→ Source data
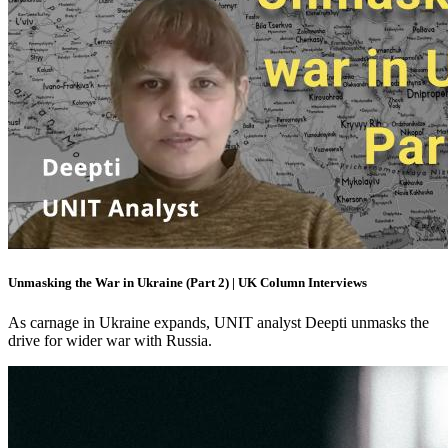
Unmasking the War in Ukraine (Part 2) | UK Column Interviews
As carnage in Ukraine expands, UNIT analyst Deepti unmasks the
drive for wider war with Russia.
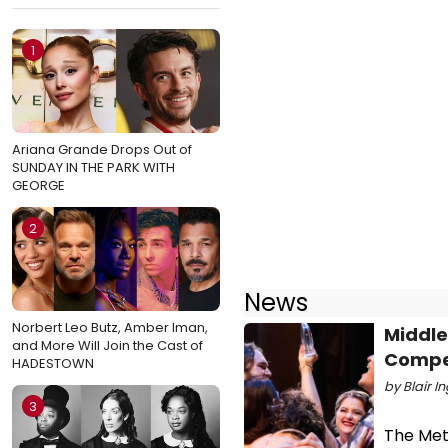
1
Ariana Grande Drops Out of
SUNDAY IN THE PARK WITH
GEORGE
2
News
Norbert Leo Butz, Amber Iman,
Middle
and More Will Join the Cast of
Compe
HADESTOWN
by Blair I
3
The Met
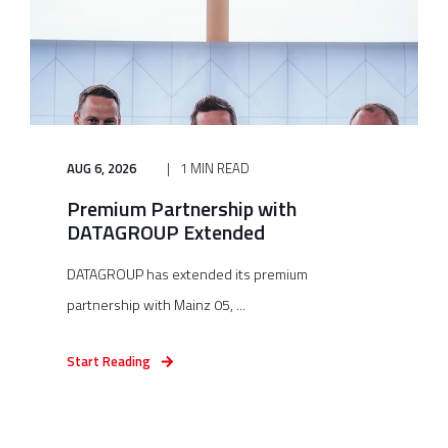
AUG 6, 2026
1 MIN READ
Premium Partnership with
DATAGROUP Extended
DATAGROUP has extended its premium
partnership with Mainz 05, ...
Start Reading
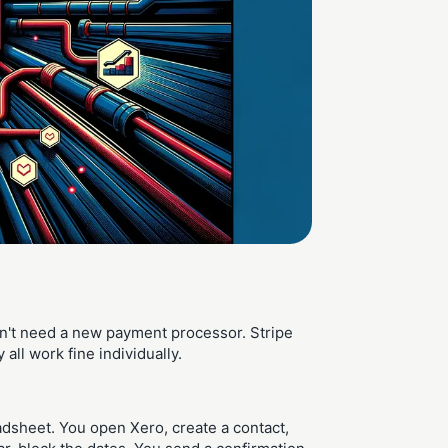
n't need a new payment processor. Stripe
ll work fine individually.
adsheet. You open Xero, create a contact,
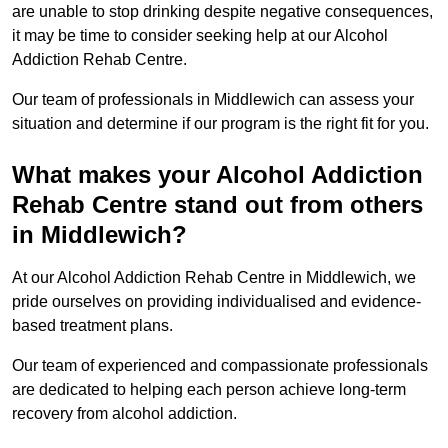
are unable to stop drinking despite negative consequences,
it may be time to consider seeking help at our Alcohol
Addiction Rehab Centre.
Our team of professionals in Middlewich can assess your
situation and determine if our program is the right fit for you.
What makes your Alcohol Addiction
Rehab Centre stand out from others
in Middlewich?
At our Alcohol Addiction Rehab Centre in Middlewich, we
pride ourselves on providing individualised and evidence-
based treatment plans.
Our team of experienced and compassionate professionals
are dedicated to helping each person achieve long-term
recovery from alcohol addiction.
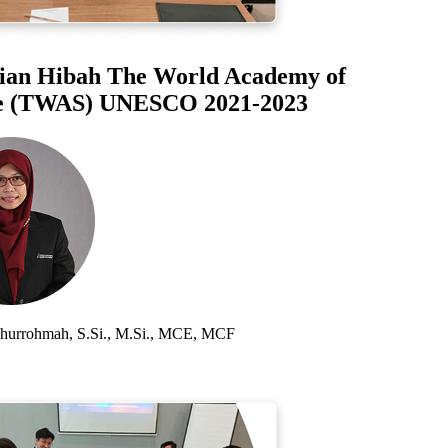
an Hibah The World Academy of
 (TWAS) UNESCO 2021-2023
rrohmah, S.Si., M.Si., MCE, MCF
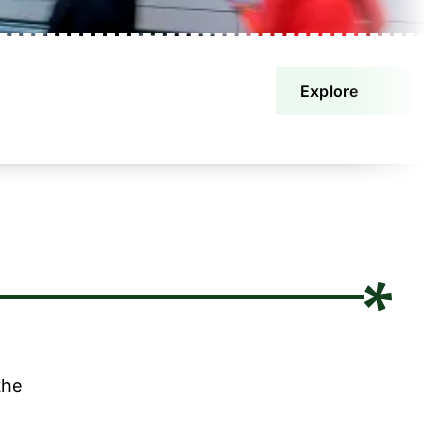
Explore
the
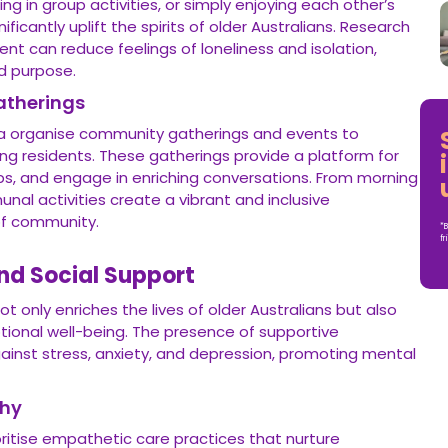
ing in group activities, or simply enjoying each other’s
ficantly uplift the spirits of older Australians. Research
t can reduce feelings of loneliness and isolation,
d purpose.
atherings
alia organise community gatherings and events to
 residents. These gatherings provide a platform for
hips, and engage in enriching conversations. From morning
al activities create a vibrant and inclusive
of community.
*B
fr
nd Social Support
ot only enriches the lives of older Australians but also
otional well-being. The presence of supportive
gainst stress, anxiety, and depression, promoting mental
hy
ioritise empathetic care practices that nurture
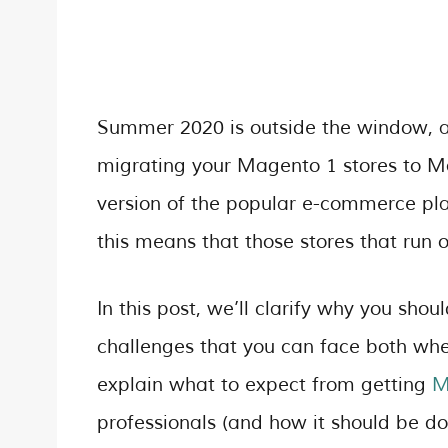
Summer 2020 is outside the window, an
migrating your Magento 1 stores to Mag
version of the popular e-commerce plat
this means that those stores that run 
In this post, we’ll clarify why you sho
challenges that you can face both whe
explain what to expect from getting
M
professionals (and how it should be don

→ Problem description
Print everything from the line with "and More Will Join the Cast of" down to the line with "ll work fine individually." in the entries above, both lines included and nothing more, without the pictures.

→ Output for this exercise
and More Will Join the Cast of
Compe
HADESTOWN
by Blair I
3
The Met
AUG 6, 2026
1 MIN READ
Premium Partnership with
DATAGROUP Extended
DATAGROUP has extended its premium
partnership with Mainz 05, ...
Start Reading
n't need a new payment processor. Stripe
ll work fine individually.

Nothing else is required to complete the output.